*ASSIGNMENT*:
Once you have located the line containing "page] (34, 2397)" in the material below, return it exactly along with each line after it through the line containing "Pure (167, 579)".

*RECORDS FOR THIS EXERCISE*:

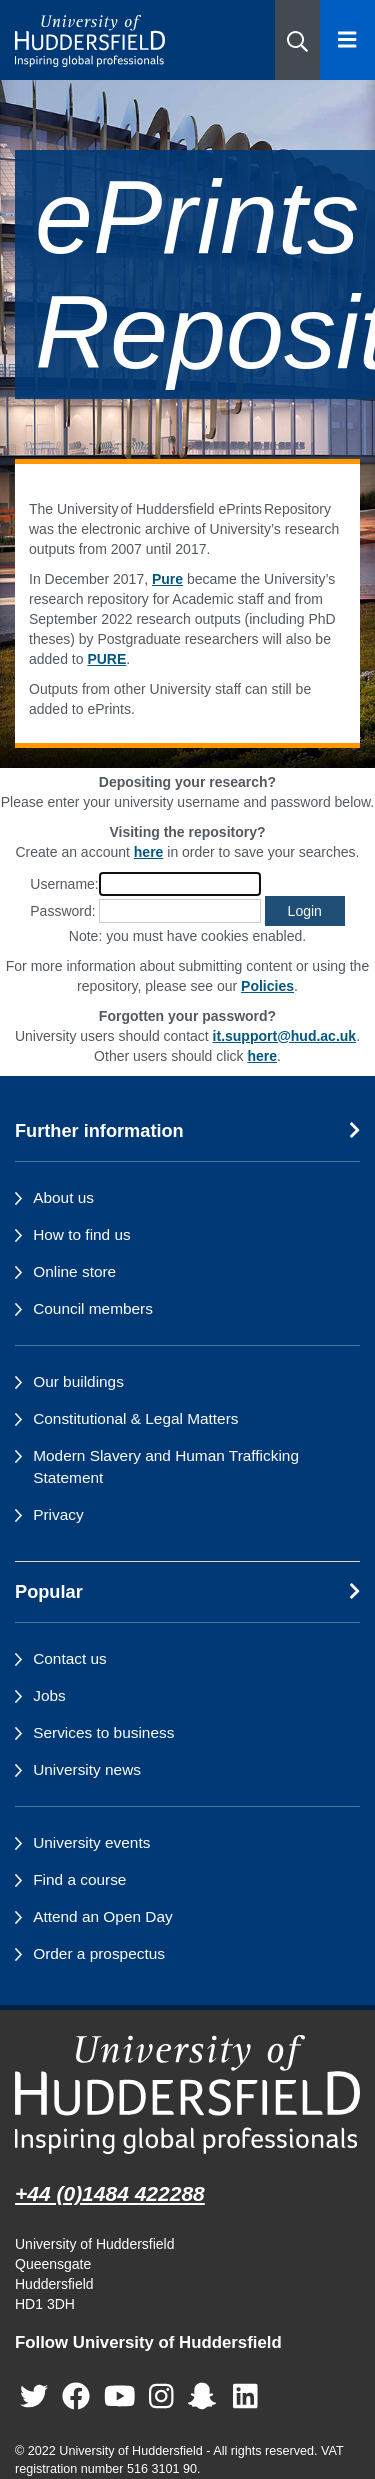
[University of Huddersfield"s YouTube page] (120, 2397)
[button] (297, 40)
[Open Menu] (347, 40)
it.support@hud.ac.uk (285, 1036)
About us (63, 1197)
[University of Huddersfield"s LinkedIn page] (245, 2397)
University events (91, 1842)
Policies (267, 986)
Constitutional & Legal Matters (135, 1418)
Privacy (58, 1514)
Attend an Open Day (102, 1916)
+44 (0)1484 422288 (110, 2193)
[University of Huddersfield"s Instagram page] (161, 2397)
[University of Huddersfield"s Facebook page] (76, 2397)
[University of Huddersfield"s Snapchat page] (206, 2397)
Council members (93, 1308)
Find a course (79, 1879)
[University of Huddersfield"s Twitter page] (34, 2397)
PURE (106, 659)
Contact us (70, 1658)
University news (87, 1769)
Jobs (49, 1695)
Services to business (103, 1732)
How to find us (82, 1234)
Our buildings (78, 1381)
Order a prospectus (99, 1953)
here (149, 852)
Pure (167, 579)
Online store (74, 1271)
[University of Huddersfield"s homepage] (187, 2095)
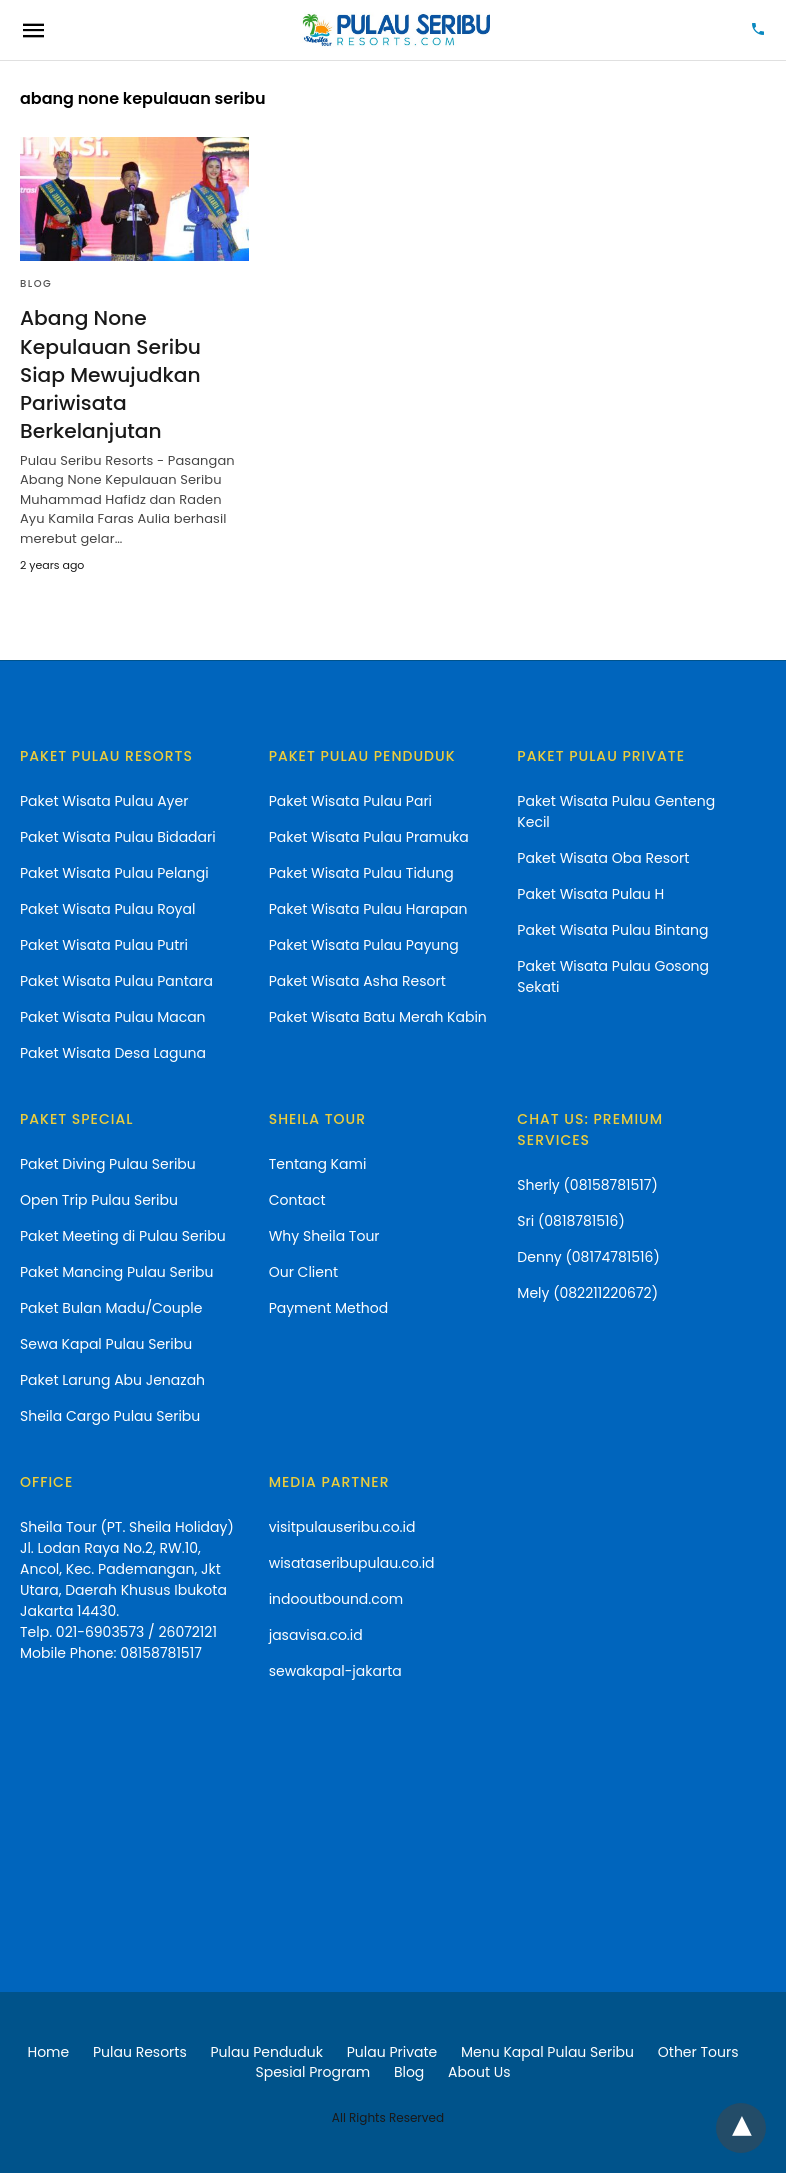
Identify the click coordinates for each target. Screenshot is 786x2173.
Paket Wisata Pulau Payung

*EXERCISE ANSWER*:
[University of Huddersfield"s Twitter page] (34, 2397)
PURE (106, 659)
Contact us (70, 1658)
University news (87, 1769)
Jobs (49, 1695)
Services to business (103, 1732)
How to find us (82, 1234)
Our buildings (78, 1381)
Order a prospectus (99, 1953)
here (149, 852)
Pure (167, 579)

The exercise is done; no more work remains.